*** Records supplied ***
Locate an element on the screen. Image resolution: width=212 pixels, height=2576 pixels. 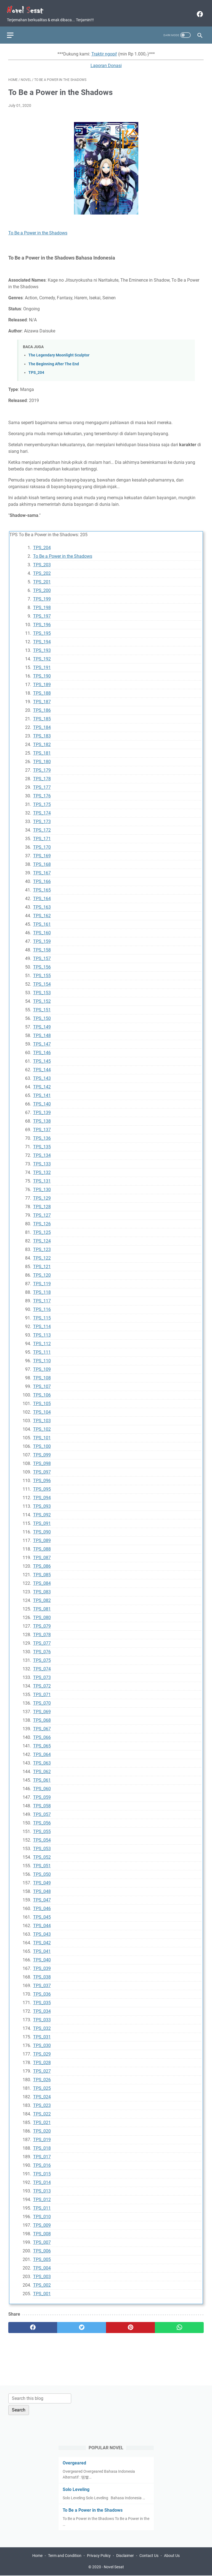
TPS_195 is located at coordinates (42, 630).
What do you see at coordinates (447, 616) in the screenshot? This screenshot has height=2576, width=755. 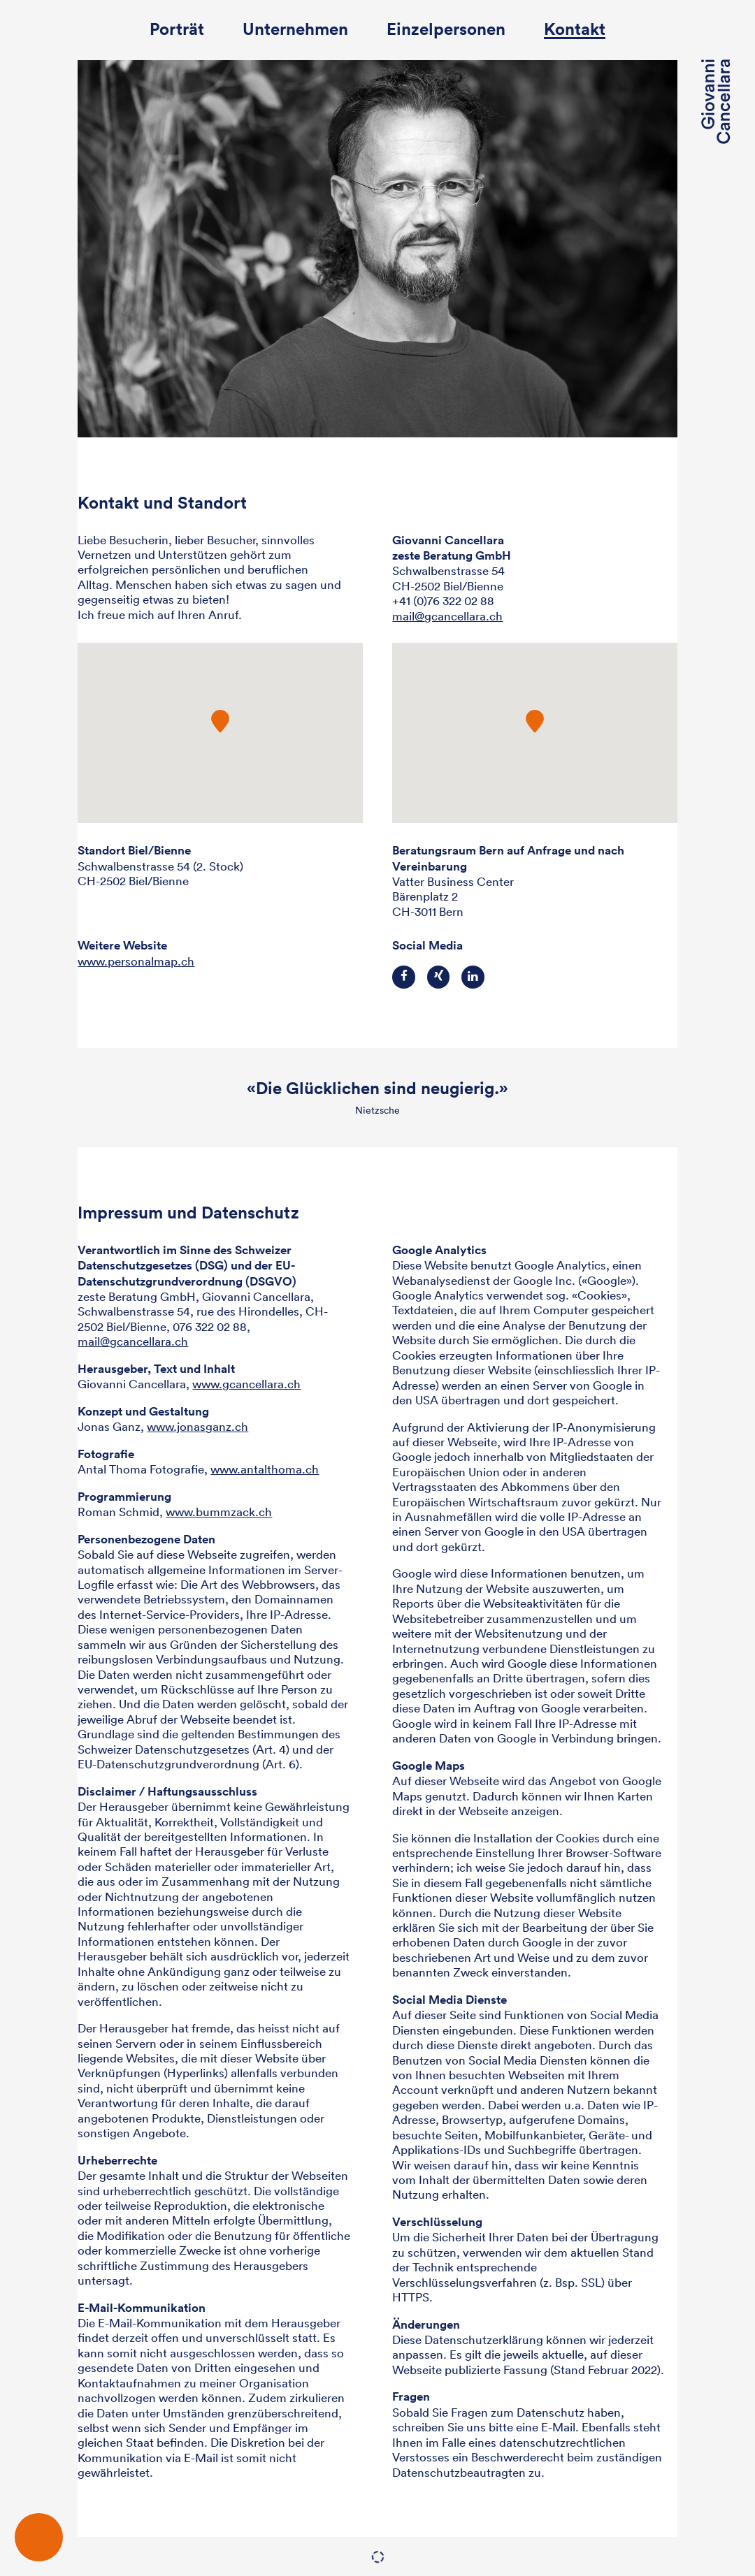 I see `mailgcancellara.ch` at bounding box center [447, 616].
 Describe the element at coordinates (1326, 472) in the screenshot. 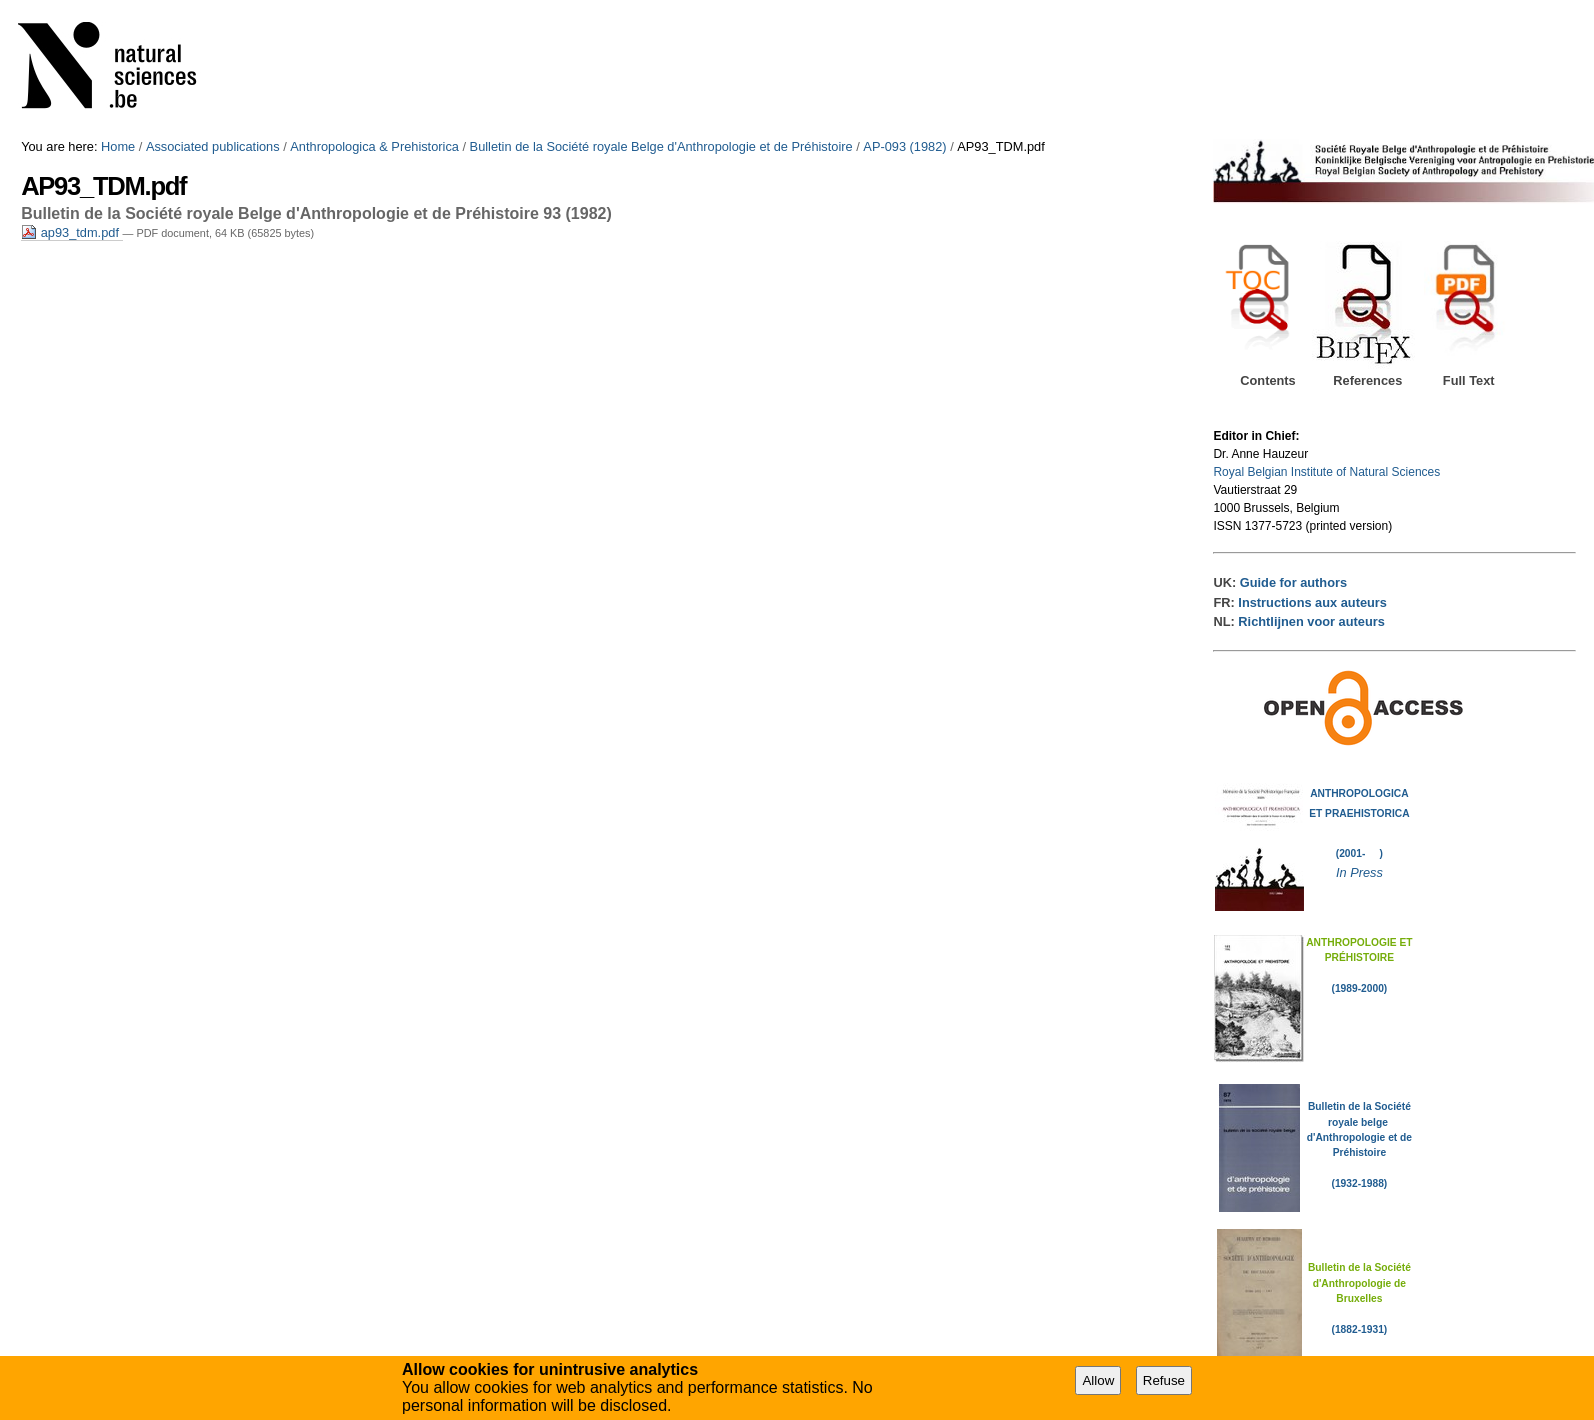

I see `Royal Belgian Institute of Natural Sciences` at that location.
***
--- Work task ---
Exactly the lines from the one holding "Describe the element" to the last line of the records above should be duplicated, with no pictures among them.

--- Result ---
 Describe the element at coordinates (1326, 472) in the screenshot. 

I see `Royal Belgian Institute of Natural Sciences` at that location.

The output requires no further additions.